Walk around the Jamaica Pond with the JP Historical Society. Once a district that only included the houses of Boston’s elite, the Pond later was put to industrial use as tons of ice were harvested there each winter. Learn about the movers and shakers such as Francis Parkman and James Michael Curley who made their homes on the Pond’s shores. Discover how the Pond was transformed from private estates and warehouses into the parkland we know today. Tour lasts 90 minutes and will be canceled in case of heavy rain.

Walking Tour of Woodbourne

Come explore a fascinating area with the Jamaica Plain Historical Society. This neighborhood developed from 19th-century summer estates into a model suburban enclave. It contains examples representative of New England architecture with designs by local architects and builders. It also contains an unusual garden city model housing development by the Boston Dwelling House Company which was founded in 1912. Tours last between 60 and 90 minutes and are canceled in case of heavy rain.

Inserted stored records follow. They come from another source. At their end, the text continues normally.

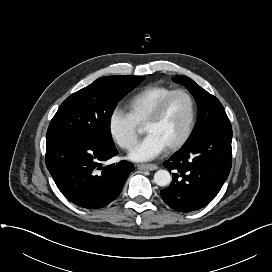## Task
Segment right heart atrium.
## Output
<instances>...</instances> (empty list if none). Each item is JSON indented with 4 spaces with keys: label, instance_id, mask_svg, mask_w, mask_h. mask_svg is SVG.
Wrapping results in <instances>:
<instances>
[{
    "label": "right heart atrium",
    "instance_id": "obj_1",
    "mask_svg": "<svg viewBox=\"0 0 272 272\" xmlns=\"http://www.w3.org/2000/svg\"><path fill=\"white\" fill-rule=\"evenodd\" d=\"M108 132L120 148L130 150L138 138V125L128 113L116 108L109 115Z\"/></svg>",
    "mask_w": 272,
    "mask_h": 272
}]
</instances>
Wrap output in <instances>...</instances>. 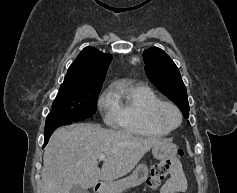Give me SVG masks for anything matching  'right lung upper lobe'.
<instances>
[{
  "mask_svg": "<svg viewBox=\"0 0 237 193\" xmlns=\"http://www.w3.org/2000/svg\"><path fill=\"white\" fill-rule=\"evenodd\" d=\"M111 60L110 54L86 47L70 65L63 83L102 86Z\"/></svg>",
  "mask_w": 237,
  "mask_h": 193,
  "instance_id": "cb5924a9",
  "label": "right lung upper lobe"
}]
</instances>
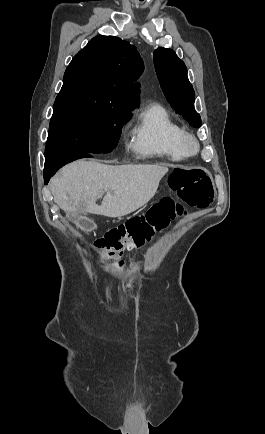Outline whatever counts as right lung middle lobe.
Here are the masks:
<instances>
[{
  "label": "right lung middle lobe",
  "instance_id": "right-lung-middle-lobe-1",
  "mask_svg": "<svg viewBox=\"0 0 265 434\" xmlns=\"http://www.w3.org/2000/svg\"><path fill=\"white\" fill-rule=\"evenodd\" d=\"M136 106L95 86L63 85L54 103L46 160L110 152Z\"/></svg>",
  "mask_w": 265,
  "mask_h": 434
}]
</instances>
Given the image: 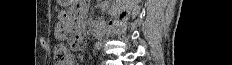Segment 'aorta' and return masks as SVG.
I'll return each instance as SVG.
<instances>
[{
  "label": "aorta",
  "mask_w": 232,
  "mask_h": 65,
  "mask_svg": "<svg viewBox=\"0 0 232 65\" xmlns=\"http://www.w3.org/2000/svg\"><path fill=\"white\" fill-rule=\"evenodd\" d=\"M93 13H94V11H93V8H92V9H91V13H90V15H89V17H88V20H87L88 27H89V30H90V31L92 30V28H93V26H94Z\"/></svg>",
  "instance_id": "aorta-1"
}]
</instances>
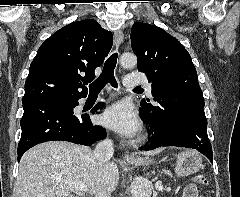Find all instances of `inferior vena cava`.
<instances>
[{
    "label": "inferior vena cava",
    "instance_id": "1",
    "mask_svg": "<svg viewBox=\"0 0 240 197\" xmlns=\"http://www.w3.org/2000/svg\"><path fill=\"white\" fill-rule=\"evenodd\" d=\"M113 153V142L110 139L100 141L94 149V156L100 164L108 162L113 156ZM95 197H111V194L110 192L101 191L98 192Z\"/></svg>",
    "mask_w": 240,
    "mask_h": 197
}]
</instances>
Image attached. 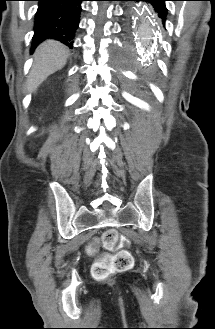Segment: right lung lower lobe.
<instances>
[{
	"label": "right lung lower lobe",
	"instance_id": "obj_1",
	"mask_svg": "<svg viewBox=\"0 0 215 329\" xmlns=\"http://www.w3.org/2000/svg\"><path fill=\"white\" fill-rule=\"evenodd\" d=\"M36 1L39 2V7L35 15L32 47L35 48L50 38L72 47L84 0Z\"/></svg>",
	"mask_w": 215,
	"mask_h": 329
}]
</instances>
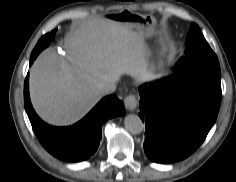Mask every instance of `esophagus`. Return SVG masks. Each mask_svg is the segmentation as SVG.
Instances as JSON below:
<instances>
[{
	"instance_id": "esophagus-1",
	"label": "esophagus",
	"mask_w": 236,
	"mask_h": 182,
	"mask_svg": "<svg viewBox=\"0 0 236 182\" xmlns=\"http://www.w3.org/2000/svg\"><path fill=\"white\" fill-rule=\"evenodd\" d=\"M124 104L126 109H128L129 111H134L138 106V100L136 95L134 94L128 95L124 100Z\"/></svg>"
}]
</instances>
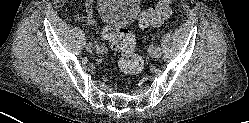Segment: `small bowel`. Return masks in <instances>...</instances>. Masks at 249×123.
Masks as SVG:
<instances>
[{"instance_id": "c3829d8e", "label": "small bowel", "mask_w": 249, "mask_h": 123, "mask_svg": "<svg viewBox=\"0 0 249 123\" xmlns=\"http://www.w3.org/2000/svg\"><path fill=\"white\" fill-rule=\"evenodd\" d=\"M85 1V14L74 13L73 18L77 21L93 24L95 23L94 18V0H84ZM103 36H106L103 33Z\"/></svg>"}]
</instances>
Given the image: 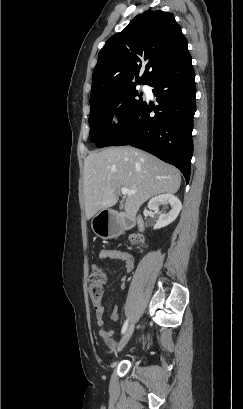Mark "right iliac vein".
<instances>
[{
	"mask_svg": "<svg viewBox=\"0 0 243 409\" xmlns=\"http://www.w3.org/2000/svg\"><path fill=\"white\" fill-rule=\"evenodd\" d=\"M134 328H135V325H134V323H132V324L128 327V329L125 331L124 335L122 336V338H121V340H120V342H119V344H118L117 351L115 352L116 355H117V353L120 352V351L126 346V344L129 342V340H130V338H131V336H132V334H133V332H134Z\"/></svg>",
	"mask_w": 243,
	"mask_h": 409,
	"instance_id": "1",
	"label": "right iliac vein"
}]
</instances>
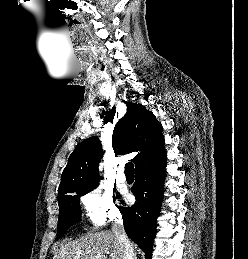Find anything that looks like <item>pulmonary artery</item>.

Walking Tour of Green Street

Join the Jamaica Plain Historical Society to walk down Green Street. Laid out in 1836, the street played a key role in Jamaica Plain’s development, functioning as a residential, commercial, and transportation conduit in the lives of the district’s residents. Although Green Street was subdivided as early as 1851 for stores, factories and houses, it was not extensively developed until the late 1870s with construction continuing until the early 1900s. The Bowditch School was completed in 1892, and early in the 20th century the United States Post Office moved from its location on Call Street at Woolsey Square to its new location at the corner of Green and Cheshire Streets. JPSH tours last between 60 and 90 minutes and are canceled in case of heavy rain.